Exercise brief>
Set down every line of the data exactly, skipping the pictures.

◇ ◇ ◇

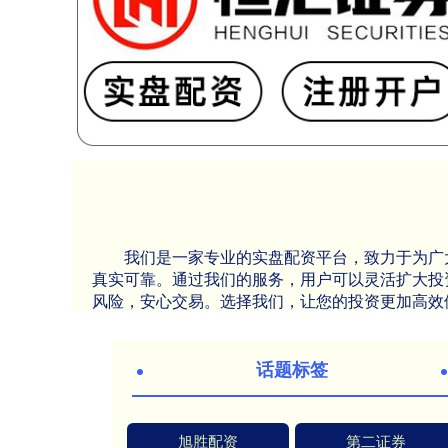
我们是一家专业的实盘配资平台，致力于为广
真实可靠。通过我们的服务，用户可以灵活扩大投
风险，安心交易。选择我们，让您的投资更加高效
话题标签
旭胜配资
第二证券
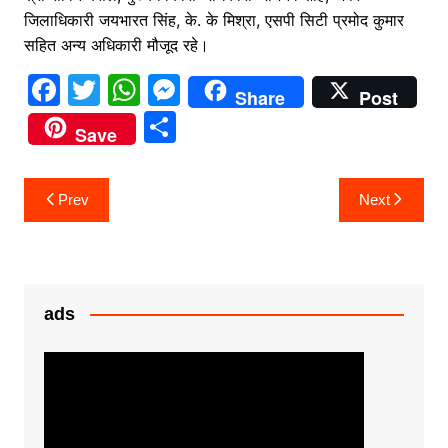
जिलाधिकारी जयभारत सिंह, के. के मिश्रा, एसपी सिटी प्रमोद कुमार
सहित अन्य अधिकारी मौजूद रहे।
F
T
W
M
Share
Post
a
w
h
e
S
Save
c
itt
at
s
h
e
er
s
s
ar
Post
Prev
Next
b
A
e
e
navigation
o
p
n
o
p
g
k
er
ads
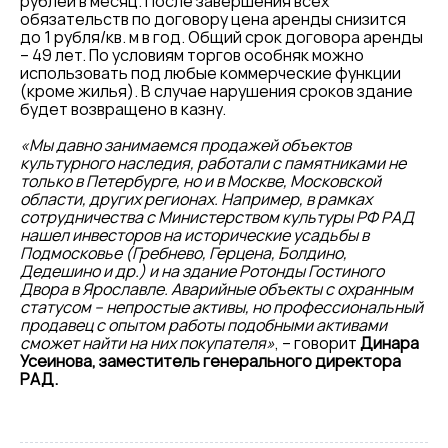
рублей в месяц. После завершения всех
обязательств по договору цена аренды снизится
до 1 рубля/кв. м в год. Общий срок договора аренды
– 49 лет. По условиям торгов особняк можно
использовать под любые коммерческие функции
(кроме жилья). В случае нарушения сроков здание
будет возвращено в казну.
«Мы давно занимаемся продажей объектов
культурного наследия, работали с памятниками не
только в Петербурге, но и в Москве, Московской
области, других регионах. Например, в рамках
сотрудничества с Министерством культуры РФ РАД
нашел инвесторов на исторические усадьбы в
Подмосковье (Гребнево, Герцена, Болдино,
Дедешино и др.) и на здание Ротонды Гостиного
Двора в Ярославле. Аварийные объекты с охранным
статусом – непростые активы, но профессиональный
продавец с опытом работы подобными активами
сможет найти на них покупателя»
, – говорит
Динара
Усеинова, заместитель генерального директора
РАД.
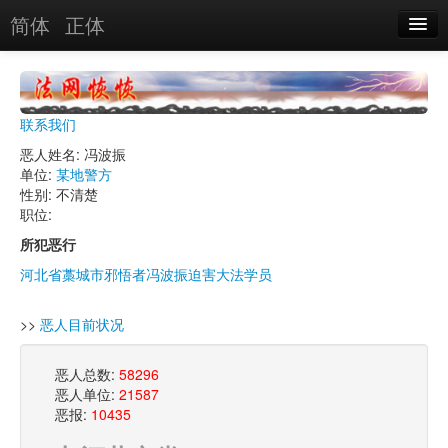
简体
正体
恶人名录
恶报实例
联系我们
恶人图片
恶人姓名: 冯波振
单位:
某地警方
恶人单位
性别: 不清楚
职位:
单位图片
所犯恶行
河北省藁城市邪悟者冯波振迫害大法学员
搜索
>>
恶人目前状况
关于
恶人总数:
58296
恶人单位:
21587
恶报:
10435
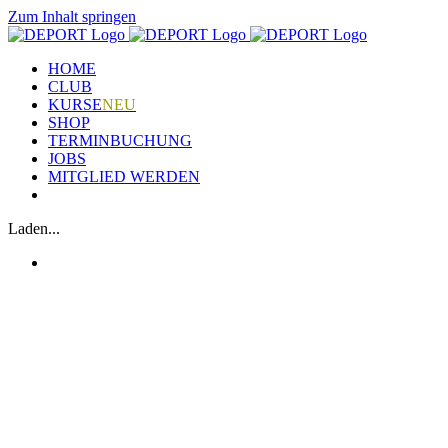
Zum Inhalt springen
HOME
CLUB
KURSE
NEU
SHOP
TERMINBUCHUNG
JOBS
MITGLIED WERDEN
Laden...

◇ ◇ ◇

Result>
我们是一家专业的实盘配资平台，致力于为广
真实可靠。通过我们的服务，用户可以灵活扩大投
风险，安心交易。选择我们，让您的投资更加高效
话题标签
旭胜配资
第二证券
जिलाधिकारी जयभारत सिंह, के. के मिश्रा, एसपी सिटी प्रमोद कुमार
सहित अन्य अधिकारी मौजूद रहे।
F
T
W
M
Share
Post
a
w
h
e
S
Save
c
itt
at
s
h
e
er
s
s
ar
Post
Prev
Next
b
A
e
e
navigation
o
p
n
o
p
g
k
er
ads
рублей в месяц. После завершения всех
обязательств по договору цена аренды снизится
до 1 рубля/кв. м в год. Общий срок договора аренды
– 49 лет. По условиям торгов особняк можно
использовать под любые коммерческие функции
(кроме жилья). В случае нарушения сроков здание
будет возвращено в казну.
«Мы давно занимаемся продажей объектов
культурного наследия, работали с памятниками не
только в Петербурге, но и в Москве, Московской
области, других регионах. Например, в рамках
сотрудничества с Министерством культуры РФ РАД
нашел инвесторов на исторические усадьбы в
Подмосковье (Гребнево, Герцена, Болдино,
Дедешино и др.) и на здание Ротонды Гостиного
Двора в Ярославле. Аварийные объекты с охранным
статусом – непростые активы, но профессиональный
продавец с опытом работы подобными активами
сможет найти на них покупателя»
, – говорит
Динара
Усеинова, заместитель генерального директора
РАД.
简体
正体
恶人名录
恶报实例
联系我们
恶人图片
恶人姓名: 冯波振
单位:
某地警方
恶人单位
性别: 不清楚
职位:
单位图片
所犯恶行
河北省藁城市邪悟者冯波振迫害大法学员
搜索
>>
恶人目前状况
关于
恶人总数:
58296
恶人单位:
21587
恶报:
10435
Zum Inhalt springen
HOME
CLUB
KURSE
NEU
SHOP
TERMINBUCHUNG
JOBS
MITGLIED WERDEN
Laden...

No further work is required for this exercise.